### [DATA SHOWN]
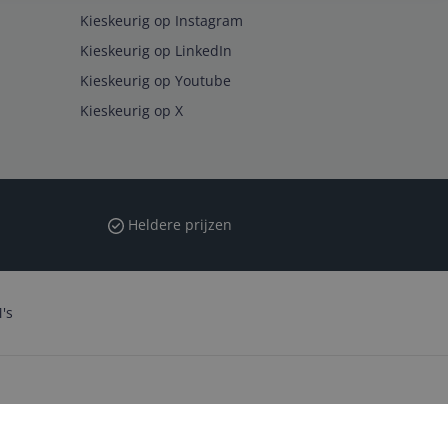
Kieskeurig op Instagram
Kieskeurig op LinkedIn
Kieskeurig op Youtube
Kieskeurig op X
Heldere prijzen
's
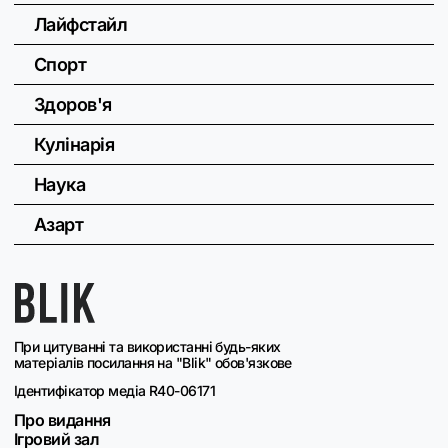
Лайфстайл
Спорт
Здоров'я
Кулінарія
Наука
Азарт
При цитуванні та використанні будь-яких
матеріалів посилання на "Blik" обов'язкове
Ідентифікатор медіа R40-06171
Про видання
Ігровий зал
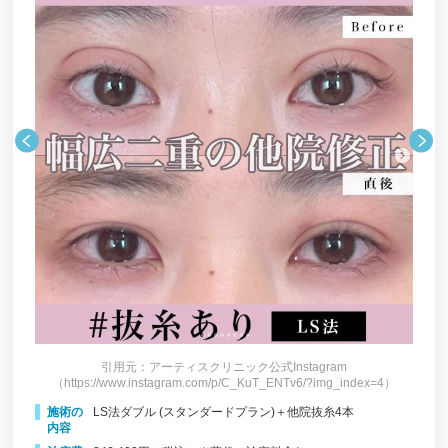
荒木国際美容形成外科歯科医院・医科
久留米総合美容外科
Wクリニック 福岡院
あさひクリニック
DESIGN LABO SURGERY（デザインラボ サージ
ェリー）
シェリークリニック（sherie clinic）
聖心美容クリニック福岡院
くろき・ひろクリニック
博多天神スキンクリニック
美容皮膚科赤坂クリニック
引用元：アーティスクリニック公式Instagram
（https://www.instagram.com/p/C_KuT_ENTv6/?img_index=4）
ヤグビューティークリニック 福岡（YAG BEAUTY
施術の
LS法ダブル (スタンダードプラン)＋他院抜糸4本
CLINIC）
内容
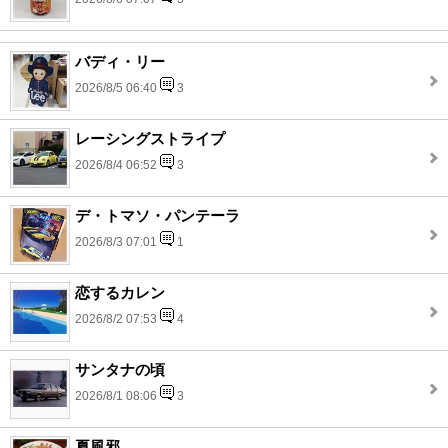
バディ・リー
2026/8/5 06:40
3
レーシングストライプ
2026/8/4 06:52
3
デ・トマソ・パンテーラ
2026/8/3 07:01
1
恋するカレン
2026/8/2 07:53
4
サンタナの頃
2026/8/1 08:06
3
夏風邪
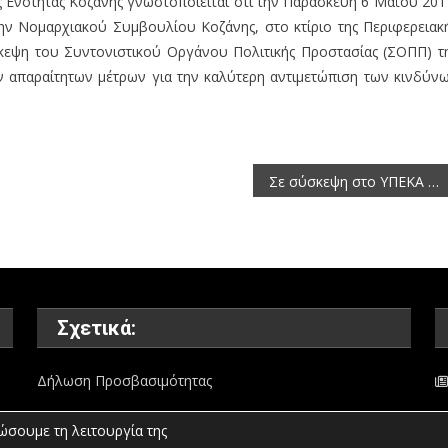
ς Ενότητας Κοζάνης γνωστοποιείται ότι την Παρασκευή 6 Μαΐου 201
ην Νομαρχιακού Συμβουλίου Κοζάνης, στο κτίριο της Περιφερειακ
σκεψη του Συντονιστικού Οργάνου Πολιτικής Προστασίας (ΣΟΠΠ) τ
ν απαραίτητων μέτρων για την καλύτερη αντιμετώπιση των κινδύν
Σε σύσκεψη στο ΥΠΕΚΑ για τον Τοπικό Πόρο συμμετείχε ο Αντιπεριφερειάρχης Κοζάνης Γιάννης Σόκουτης
Σχετικά:
Δήλωση Προσβασιμότητας
ώσουμε τη λειτουργία της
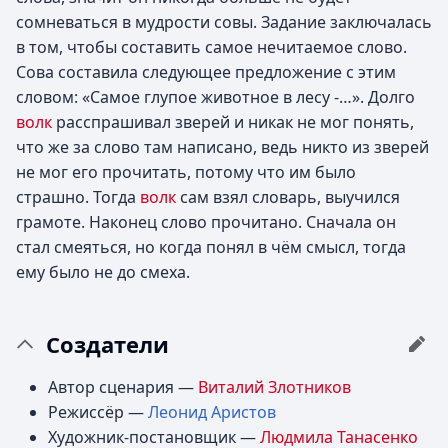
сомневаться в мудрости совы. Задание заключалась
в том, чтобы составить самое нечитаемое слово.
Сова составила следующее предложение с этим
словом: «Самое глупое животное в лесу -…». Долго
волк
расспрашивал зверей и никак не мог понять,
что же за слово там написано, ведь никто из зверей
не мог его прочитать, потому что им было
страшно. Тогда
волк
сам взял словарь, выучился
грамоте. Наконец слово прочитано. Сначала он
стал смеяться, но когда понял в чём смысл, тогда
ему было не до смеха.
Создатели
Автор сценария —
Виталий Злотников
Режиссёр —
Леонид Аристов
Художник-постановщик —
Людмила Танасенко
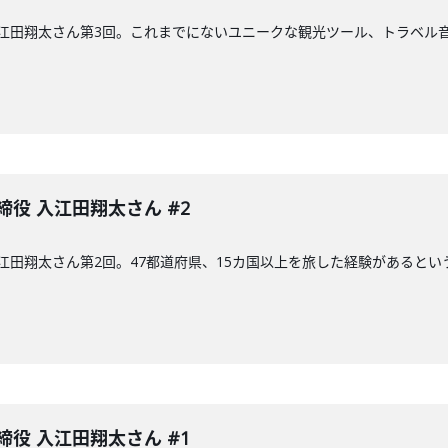
入江田翔太さん第3回。これまでにないユニークな観光ツール、トラベル音
締役 入江田翔太さん #2
 入江田翔太さん第2回。47都道府県、15カ国以上を旅した経験があると
締役 入江田翔太さん #1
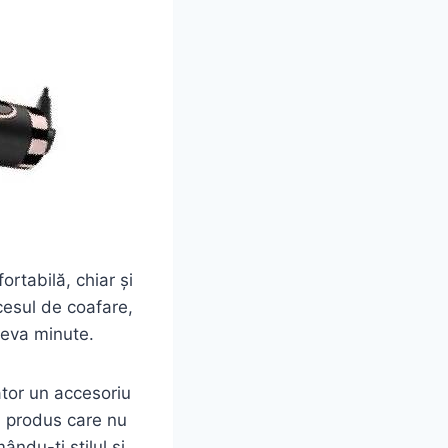
rtabilă, chiar și
cesul de coafare,
teva minute.
ator un accesoriu
un produs care nu
ându-ți stilul și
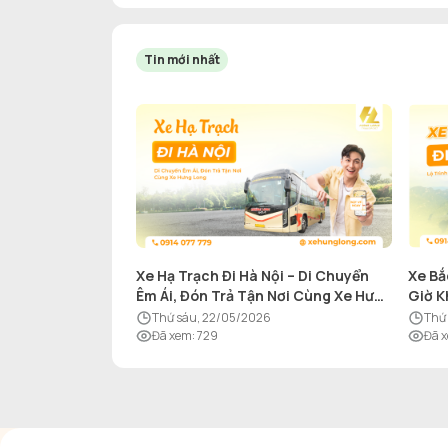
Tin mới nhất
Xe Hạ Trạch Đi Hà Nội – Di Chuyển
Xe Bắ
Êm Ái, Đón Trả Tận Nơi Cùng Xe Hưng
Giờ K
Long
thứ sáu, 22/05/2026
th
Đã xem
:
729
Đã 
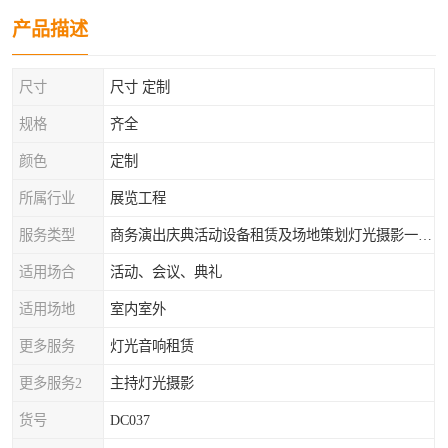
产品描述
尺寸
尺寸 定制
规格
齐全
颜色
定制
所属行业
展览工程
服务类型
商务演出庆典活动设备租赁及场地策划灯光摄影一站式服务
适用场合
活动、会议、典礼
适用场地
室内室外
更多服务
灯光音响租赁
更多服务2
主持灯光摄影
货号
DC037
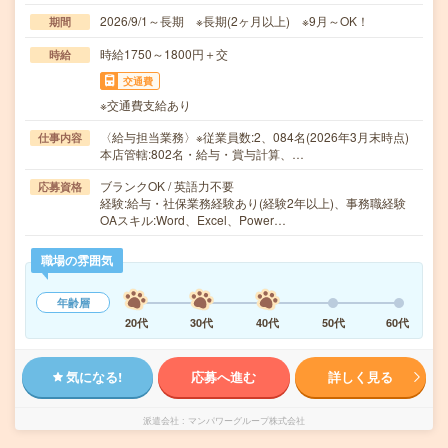
2026/9/1～長期 ※長期(2ヶ月以上) ※9月～OK！
期間
時給1750～1800円＋交
時給
交通費
※交通費支給あり
〈給与担当業務〉※従業員数:2、084名(2026年3月末時点)
仕事内容
本店管轄:802名・給与・賞与計算、…
ブランクOK / 英語力不要
応募資格
経験:給与・社保業務経験あり(経験2年以上)、事務職経験
OAスキル:Word、Excel、Power…
職場の雰囲気
年齢層
20代
30代
40代
50代
60代
気になる!
応募へ進む
詳しく見る
派遣会社
マンパワーグループ株式会社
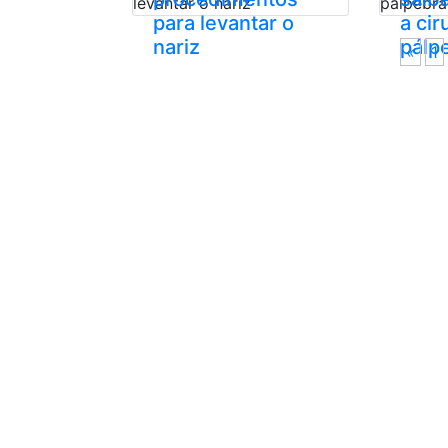
para levantar o
a cir
nariz
pálp
«
1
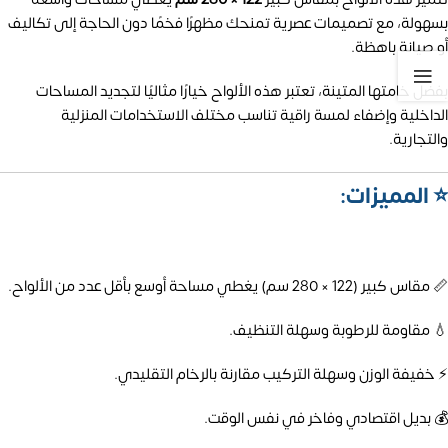
بسهولة، مع تصميمات عصرية تمنحك مظهرًا فخمًا دون الحاجة إلى تكاليف
أو صيانة باهظة.
بفضل خامتها المتينة، تعتبر هذه الألواح خيارًا مثاليًا لتجديد المساحات
الداخلية وإضفاء لمسة راقية تناسب مختلف الاستخدامات المنزلية
والتجارية.
⭐ المميزات:
📏 مقاس كبير (122 × 280 سم) يغطي مساحة أوسع بأقل عدد من الألواح.
💧 مقاومة للرطوبة وسهلة التنظيف.
⚡ خفيفة الوزن وسهلة التركيب مقارنة بالرخام التقليدي.
💰 بديل اقتصادي وفاخر في نفس الوقت.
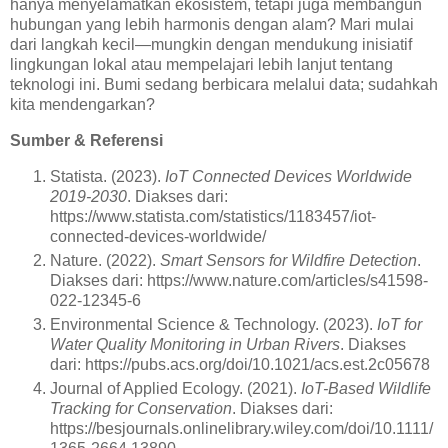
hanya menyelamatkan ekosistem, tetapi juga membangun
hubungan yang lebih harmonis dengan alam? Mari mulai
dari langkah kecil—mungkin dengan mendukung inisiatif
lingkungan lokal atau mempelajari lebih lanjut tentang
teknologi ini. Bumi sedang berbicara melalui data; sudahkah
kita mendengarkan?
Sumber & Referensi
Statista. (2023).
IoT Connected Devices Worldwide
2019-2030
. Diakses dari:
https://www.statista.com/statistics/1183457/iot-
connected-devices-worldwide/
Nature. (2022).
Smart Sensors for Wildfire Detection
.
Diakses dari: https://www.nature.com/articles/s41598-
022-12345-6
Environmental Science & Technology. (2023).
IoT for
Water Quality Monitoring in Urban Rivers
. Diakses
dari: https://pubs.acs.org/doi/10.1021/acs.est.2c05678
Journal of Applied Ecology. (2021).
IoT-Based Wildlife
Tracking for Conservation
. Diakses dari:
https://besjournals.onlinelibrary.wiley.com/doi/10.1111/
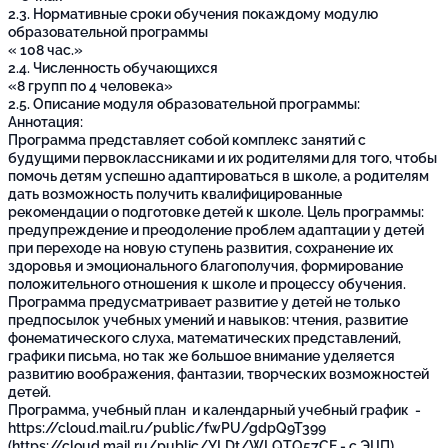
2.3. Нормативные сроки обучения покаждому модулю
образовательной программы
« 108 час.»
2.4. Численность обучающихся
«8 групп по 4 человека»
2.5. Описание модуля образовательной программы:
Аннотация:
Программа представляет собой комплекс занятий с
будущими первоклассниками и их родителями для того, чтобы
помочь детям успешно адаптироваться в школе, а родителям
дать возможность получить квалифицированные
рекомендации о подготовке детей к школе. Цель программы:
предупреждение и преодоление проблем адаптации у детей
при переходе на новую ступень развития, сохранение их
здоровья и эмоционального благополучия, формирование
положительного отношения к школе и процессу обучения.
Программа предусматривает развитие у детей не только
предпосылок учебных умений и навыков: чтения, развитие
фонематического слуха, математических представлений,
графики письма, но так же большое внимание уделяется
развитию воображения, фантазии, творческих возможностей
детей.
Программа, учебный план и календарный учебный график -
https://cloud.mail.ru/public/fwPU/gdpQ9T399
(
https://cloud.mail.ru/public/YLDt/WLQTQ57CE
- с ЭЦП)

### [WHAT THE EXERCISE ASKS]
Using the records above, print exactly the lines between the ones containing "入江田翔太さん第3回。これまでにないユニークな観光ツール、トラベル音" and "Nature. (2022).", inclusive, and nothing else; no pictures.

### [PROBLEM SOLUTION]
入江田翔太さん第3回。これまでにないユニークな観光ツール、トラベル音
締役 入江田翔太さん #2
 入江田翔太さん第2回。47都道府県、15カ国以上を旅した経験があると
締役 入江田翔太さん #1
rtabilă, chiar și
cesul de coafare,
teva minute.
ator un accesoriu
un produs care nu
ându-ți stilul și
Tin mới nhất
Xe Hạ Trạch Đi Hà Nội – Di Chuyển
Xe Bắ
Êm Ái, Đón Trả Tận Nơi Cùng Xe Hưng
Giờ K
Long
thứ sáu, 22/05/2026
th
Đã xem
:
729
Đã 
产品描述
尺寸
尺寸 定制
规格
齐全
颜色
定制
所属行业
展览工程
服务类型
商务演出庆典活动设备租赁及场地策划灯光摄影一站式服务
适用场合
活动、会议、典礼
适用场地
室内室外
更多服务
灯光音响租赁
更多服务2
主持灯光摄影
货号
DC037
2026/9/1～長期 ※長期(2ヶ月以上) ※9月～OK！
期間
時給1750～1800円＋交
時給
交通費
※交通費支給あり
〈給与担当業務〉※従業員数:2、084名(2026年3月末時点)
仕事内容
本店管轄:802名・給与・賞与計算、…
ブランクOK / 英語力不要
応募資格
経験:給与・社保業務経験あり(経験2年以上)、事務職経験
OAスキル:Word、Excel、Power…
職場の雰囲気
年齢層
20代
30代
40代
50代
60代
気になる!
応募へ進む
詳しく見る
派遣会社
マンパワーグループ株式会社
para levantar o
a cir
nariz
pálp
«
1
بسهولة، مع تصميمات عصرية تمنحك مظهرًا فخمًا دون الحاجة إلى تكاليف
أو صيانة باهظة.
بفضل خامتها المتينة، تعتبر هذه الألواح خيارًا مثاليًا لتجديد المساحات
الداخلية وإضفاء لمسة راقية تناسب مختلف الاستخدامات المنزلية
والتجارية.
⭐ المميزات:
📏 مقاس كبير (122 × 280 سم) يغطي مساحة أوسع بأقل عدد من الألواح.
💧 مقاومة للرطوبة وسهلة التنظيف.
⚡ خفيفة الوزن وسهلة التركيب مقارنة بالرخام التقليدي.
💰 بديل اقتصادي وفاخر في نفس الوقت.
hanya menyelamatkan ekosistem, tetapi juga membangun
hubungan yang lebih harmonis dengan alam? Mari mulai
dari langkah kecil—mungkin dengan mendukung inisiatif
lingkungan lokal atau mempelajari lebih lanjut tentang
teknologi ini. Bumi sedang berbicara melalui data; sudahkah
kita mendengarkan?
Sumber & Referensi
Statista. (2023).
IoT Connected Devices Worldwide
2019-2030
. Diakses dari:
https://www.statista.com/statistics/1183457/iot-
connected-devices-worldwide/
Nature. (2022).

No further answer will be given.